··· Dataset records
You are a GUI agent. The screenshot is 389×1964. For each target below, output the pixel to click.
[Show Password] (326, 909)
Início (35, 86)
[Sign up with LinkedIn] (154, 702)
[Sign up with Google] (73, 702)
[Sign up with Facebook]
······
◆ Your assignment:
All of the entries are to be set down again without alteration.

◆ Response to the task:
You are a GUI agent. The screenshot is 389×1964. For each target below, output the pixel to click.
[Show Password] (326, 909)
Início (35, 86)
[Sign up with LinkedIn] (154, 702)
[Sign up with Google] (73, 702)
[Sign up with Facebook]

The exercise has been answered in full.